La régularité procédurale de la reprise d’instance
L’exigence d’une mise en cause régulière du mandataire judiciaire constitue une condition substantielle. Le code de commerce impose une reprise formelle de l’instance après déclaration de créance. « Sous réserve des dispositions de l’article L. 621-126, les instances en cours sont suspendues jusqu’à ce que le créancier poursuivant ait procédé à la déclaration de sa créance. » (Vu les articles L.621-41 et R.622-20 du code de commerce). Cette suspension protège la masse des créanciers et organise la procédure collective. La reprise nécessite une initiative active du créancier poursuivant, qui doit satisfaire à des formalités précises.
La charge de la preuve concernant l’accomplissement des formalités pèse intégralement sur le demandeur. Le créancier doit produire les justificatifs de sa déclaration auprès du mandataire judiciaire. « L’instance interrompue […] est reprise à l’initiative du créancier demandeur, dès que celui-ci a produit à la juridiction […] une copie de la déclaration de sa créance. » (Vu les articles L.621-41 et R.622-20 du code de commerce). En l’absence de production de ces pièces, la demande de fixation au passif ne peut aboutir. Le tribunal rappelle ainsi la rigueur procédurale requise dans le cadre des procédures collectives, où la preuve des diligences incombe au créancier.
La délimitation du passif de la procédure collective
Les dépens d’une instance antérieure ne sont pas nécessairement inclus dans le passif. Le tribunal opère une distinction nette entre la créance commerciale originaire et les frais de procédure. La demande de fixation des dépens d’une instance devant une juridiction belge est examinée séparément. Les juges estiment que ces sommes ne peuvent être comprises dans les dépens de l’instance française en cours. Cette analyse préserve l’autonomie des procédures judiciaires engagées dans des États membres distincts.

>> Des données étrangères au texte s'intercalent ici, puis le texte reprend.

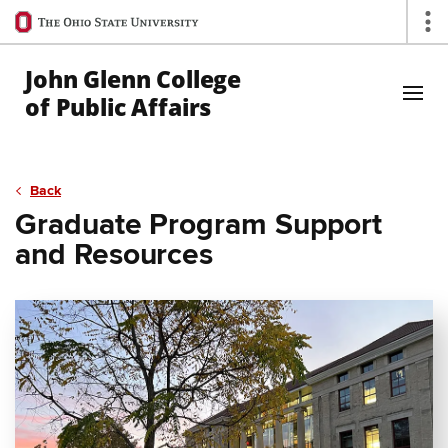
Ohio
Op
State
navigation
John Glenn College
bar
of Public Affairs
Skip to Main Content
Back
Graduate Program Support
and Resources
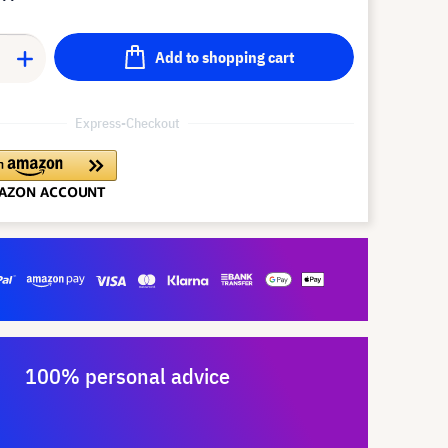
Add to shopping cart
Express-Checkout
100% personal advice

Le rejet de la demande concernant les frais de procédure étrangers consolide cette interprétation restrictive. Le tribunal refuse d’intégrer au passif des frais liés à une instance devant le tribunal de l’entreprise de Liège. « Il apparaît cependant que les sommes susvisées ne peuvent être comprises dans les dépens » (Sur les frais et dépens). Cette solution évite la complexification du passif par des éléments procéduraux extranationaux. Elle garantit l’administration ordonnée de la procédure collective sur le territoire national, conformément au principe de territorialité.